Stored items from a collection
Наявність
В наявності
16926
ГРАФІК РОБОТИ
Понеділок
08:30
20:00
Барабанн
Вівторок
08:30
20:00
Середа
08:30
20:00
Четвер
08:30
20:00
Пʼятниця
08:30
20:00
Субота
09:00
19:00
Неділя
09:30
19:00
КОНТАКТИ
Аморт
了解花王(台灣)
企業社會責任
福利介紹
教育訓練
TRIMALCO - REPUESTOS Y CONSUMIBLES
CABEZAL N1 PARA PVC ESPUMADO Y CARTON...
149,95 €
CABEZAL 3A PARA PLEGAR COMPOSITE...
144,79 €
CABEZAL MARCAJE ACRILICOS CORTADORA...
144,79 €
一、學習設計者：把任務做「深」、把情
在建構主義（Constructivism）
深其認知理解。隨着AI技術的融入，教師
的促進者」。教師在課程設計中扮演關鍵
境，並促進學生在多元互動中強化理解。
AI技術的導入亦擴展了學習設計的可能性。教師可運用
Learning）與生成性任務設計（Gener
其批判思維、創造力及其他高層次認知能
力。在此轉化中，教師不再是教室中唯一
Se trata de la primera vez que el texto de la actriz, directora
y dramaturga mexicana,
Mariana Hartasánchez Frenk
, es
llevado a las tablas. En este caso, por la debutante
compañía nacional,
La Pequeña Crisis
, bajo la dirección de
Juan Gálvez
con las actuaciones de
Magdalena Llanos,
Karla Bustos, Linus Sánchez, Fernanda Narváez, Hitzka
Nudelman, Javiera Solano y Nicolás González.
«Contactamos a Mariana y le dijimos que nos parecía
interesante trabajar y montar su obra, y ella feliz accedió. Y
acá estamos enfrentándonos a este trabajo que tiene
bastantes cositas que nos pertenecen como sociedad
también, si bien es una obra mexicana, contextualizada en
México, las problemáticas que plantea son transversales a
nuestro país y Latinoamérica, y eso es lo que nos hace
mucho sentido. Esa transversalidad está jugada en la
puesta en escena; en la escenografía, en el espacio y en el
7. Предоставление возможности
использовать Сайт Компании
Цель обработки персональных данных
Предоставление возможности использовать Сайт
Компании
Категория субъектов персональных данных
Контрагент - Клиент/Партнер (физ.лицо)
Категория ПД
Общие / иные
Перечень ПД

### TASK TO COMPLETE
Transcribe every record verbatim.

### OUTPUT OF THE EXERCISE
Наявність
В наявності
16926
ГРАФІК РОБОТИ
Понеділок
08:30
20:00
Барабанн
Вівторок
08:30
20:00
Середа
08:30
20:00
Четвер
08:30
20:00
Пʼятниця
08:30
20:00
Субота
09:00
19:00
Неділя
09:30
19:00
КОНТАКТИ
Аморт
了解花王(台灣)
企業社會責任
福利介紹
教育訓練
TRIMALCO - REPUESTOS Y CONSUMIBLES
CABEZAL N1 PARA PVC ESPUMADO Y CARTON...
149,95 €
CABEZAL 3A PARA PLEGAR COMPOSITE...
144,79 €
CABEZAL MARCAJE ACRILICOS CORTADORA...
144,79 €
一、學習設計者：把任務做「深」、把情
在建構主義（Constructivism）
深其認知理解。隨着AI技術的融入，教師
的促進者」。教師在課程設計中扮演關鍵
境，並促進學生在多元互動中強化理解。
AI技術的導入亦擴展了學習設計的可能性。教師可運用
Learning）與生成性任務設計（Gener
其批判思維、創造力及其他高層次認知能
力。在此轉化中，教師不再是教室中唯一
Se trata de la primera vez que el texto de la actriz, directora
y dramaturga mexicana,
Mariana Hartasánchez Frenk
, es
llevado a las tablas. En este caso, por la debutante
compañía nacional,
La Pequeña Crisis
, bajo la dirección de
Juan Gálvez
con las actuaciones de
Magdalena Llanos,
Karla Bustos, Linus Sánchez, Fernanda Narváez, Hitzka
Nudelman, Javiera Solano y Nicolás González.
«Contactamos a Mariana y le dijimos que nos parecía
interesante trabajar y montar su obra, y ella feliz accedió. Y
acá estamos enfrentándonos a este trabajo que tiene
bastantes cositas que nos pertenecen como sociedad
también, si bien es una obra mexicana, contextualizada en
México, las problemáticas que plantea son transversales a
nuestro país y Latinoamérica, y eso es lo que nos hace
mucho sentido. Esa transversalidad está jugada en la
puesta en escena; en la escenografía, en el espacio y en el
7. Предоставление возможности
использовать Сайт Компании
Цель обработки персональных данных
Предоставление возможности использовать Сайт
Компании
Категория субъектов персональных данных
Контрагент - Клиент/Партнер (физ.лицо)
Категория ПД
Общие / иные
Перечень ПД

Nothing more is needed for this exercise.